(DATASET EXTRACT Opens)
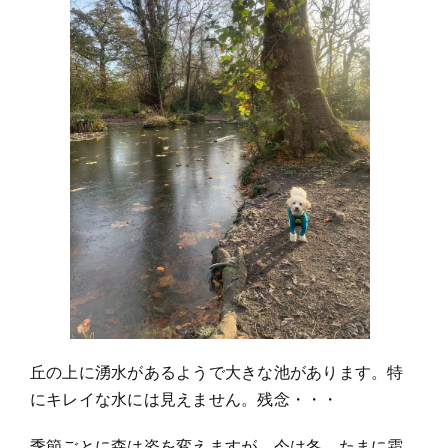
丘の上に湧水があるようで大きな池があります。特
にキレイな水には見えません。残念・・・
季節ごとに森は姿を変えますが、今は冬。たまに霜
(DATASET EXTRACT Closes)
**EXERCISE BRIEF**.
Write out the material above exactly, and omit the pictures it holds.

**SOLUTION TO THIS EXERCISE**.
丘の上に湧水があるようで大きな池があります。特
にキレイな水には見えません。残念・・・
季節ごとに森は姿を変えますが、今は冬。たまに霜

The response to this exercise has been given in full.